As the University of California, Berkeley contemplates large-scale master planning and development of the Berkeley Global Campus at Richmond, both the University and Richmond are poised for unprecedented growth. The city is one of the last affordable communities in the Bay Area. Praxia Partners and the Haas Institute for a Fair and Inclusive Society are partnering to propose a development plan that ensures that local residents and businesses benefit from development.
The Haas Institute published a research brief, “Belonging and Community Health in Richmond An Analysis of Changing Demographics and Housing,” which examines the dynamics of the Richmond community.
According to the brief:
The African American population in Richmond fell by 12,500 people between 2000 and 2013, while Latinos and Asian Americans increased, and the white population remained stable.

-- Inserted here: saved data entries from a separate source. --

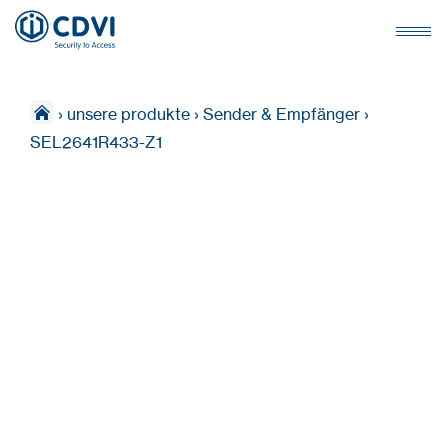
›
unsere produkte
›
Sender & Empfänger
›
SEL2641R433-Z1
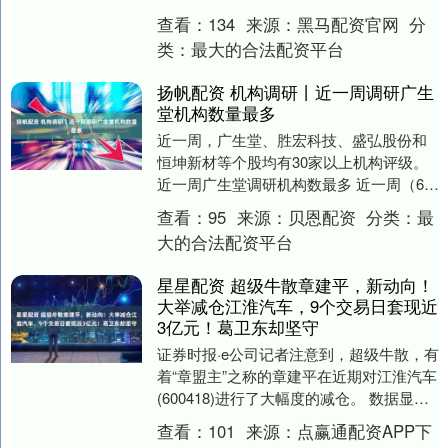
都在世界杯上表....
查看：
134
来源：
黑马配资官网
分
类：
最大的合法配资平台
扬帆配资 机构调研丨近一周调研广生
堂机构数量最多
近一周，广生堂、胜宏科技、盛弘股份和
恒坤新材等个股均有30家以上机构评级。
近一周广生堂调研机构数最多 近一周（6月
20日至26日）机构调研个股有120多只，
查看：
95
来源：
贝恩配资
分类：
最
广....
大的合法配资平台
星星配资 超级牛散章建平，新动向！
大举减仓江淮汽车，9个交易日套现近
3亿元！葛卫东却坚守
证券时报·e公司记者注意到，超级牛散，有
着“章盟主”之称的章建平在近期对江淮汽车
(600418)进行了大幅度的减仓。 数据显
示，截至6月23日，方文艳持有江淮汽....
查看：
101
来源：
点赢通配资APP下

- Gentrification is in its early and middle stages in some areas across the center of the city and in North Richmond and near Hilltop.

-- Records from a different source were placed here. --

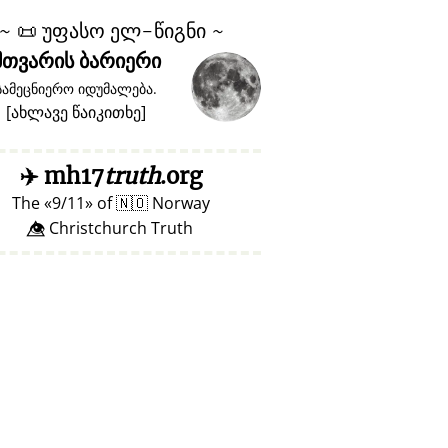
~
📜
უფასო ელ-წიგნი ~
მთვარის ბარიერი
სამეცნიერო იდუმალება.
[
ახლავე წაიკითხე
]
✈️
mh17
truth
.org
The
9/11
of
🇳🇴
Norway
👁️⃤ Christchurch Truth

- Some 6,740 renter households -37% of the total renters – earn less than $35,000 annually and spend more than 30% of their income on housing. In North Richmond and most of the central and south Richmond areas, there are areas with more than 80% renters.
- Richmond is growing in its desirability within the regional real estate market, yet it continues to house many low-income residents who have long called the city home.
- Displacement is a possibility, but can be halted.
- Policies matter. For Richmond to grow in an equitable way, it is critical that local policymakers and community groups act swiftly to implement local antidisplacement
protections and policies to enable residents to stay and benefit from neighborhood change.